Non si tratta di diffamazione ma di espressione del diritto di critica poiché riferite a un locale pubblico


di Lucia Izzo - Affidare ai social network le proprie opinioni, positive e negative, è ormai una prassi consolidata: ma cosa succede se il cliente insoddisfatto cui proprio quel locale non va giù arriva al punto di creare un gruppo su Facebook il cui nome incita all'abolizione del locale stesso e i cui contenuti si traducono in commenti negativi sulla sua attività?


Per il Tribunale di Pistoia (sentenza del 16 dicembre 2015, qui sotto allegata), non sono integrati gli estremi del reato di diffamazione a mezzo internet, ma si rimane nell'alveo del diritto di critica, potendosi al più ritenere che i commenti contengano espressioni ironiche goliardiche, grottesche, ma non tali da ledere l'onore e il prestigio delle parti offese.

L'imputato, cliente insoddisfatto di un bar, aveva affidato ad un gruppo su FB le sue opinioni negative sul locale, lamentando la preponderante presenza maschile nel locale, la pessima composizione dei drink offerti e la ristrettezza del locale.

Ma per il Tribunale, tali espressioni si riferiscono ad attività svolte in un pubblico esercizio ed in particolare alla qualità scadente dei servizi offerti, circostanza che non può comportare alcuna diffamazione.
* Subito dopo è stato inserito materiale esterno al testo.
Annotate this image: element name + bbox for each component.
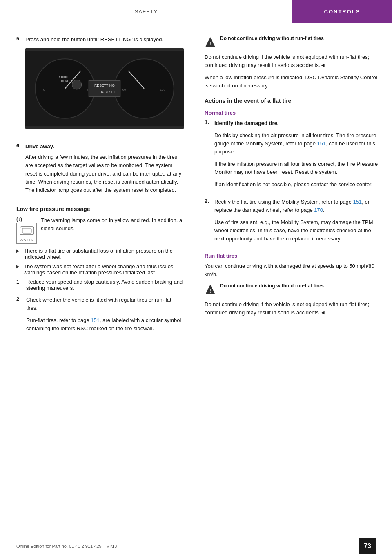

Si tratta di nient'altro che una scherzosa e ironica recensione di un locale pubblico da parte di clienti insoddisfatti, espressa con ironia e manifestazione del diritto di critica costituzionalmente tutelato che, laddove si eserciti nei confronti di un locale pubblico, dilata i suoi confini: chi si pone sul mercato, infatti, accetta il rischio di critiche qualora i servizi offerti non soddisfino le aspettative di coloro che ne usufruiscono, tanto più quanto tali servizi non sono gratuiti

Sono molteplici i precedenti giurisprudenziali che hanno valorizzato il potere esimente del diritto di critica tratteggiandone i confini: deve, in primis, essere accertata l'esistenza del fatto assunto ad oggetto o spunto del discorso critico e, in aggiunta, devono utilizzarsi modalità di espressione proporzionate e funzionali all'opinione o alla protesta, in considerazioni degli interessi e dei valori che si ritengono compromessi.
Pertanto, nel rispetto del c.d. canone della "continenza" deve trattarsi di una forma espositiva strettamente funzionale alla finalità di disapprovazione e che non trasmodi nella gratuita e immotivata aggressione dell'altrui reputazione.

Non è dunque vietato l'utilizzo di "coloriture ed iperboli, toni aspri o polemici, linguaggio figurato o gergale", essendo scriminati termini che, sebbene oggettivamente offensivi, siano insostituibili nella manifestazione del pensiero critico in quanto non hanno adeguati equivalenti.

I suddetti principi, applicati al caso di specie, determinano l'assoluzione dell'imputato perché il fatto non sussiste.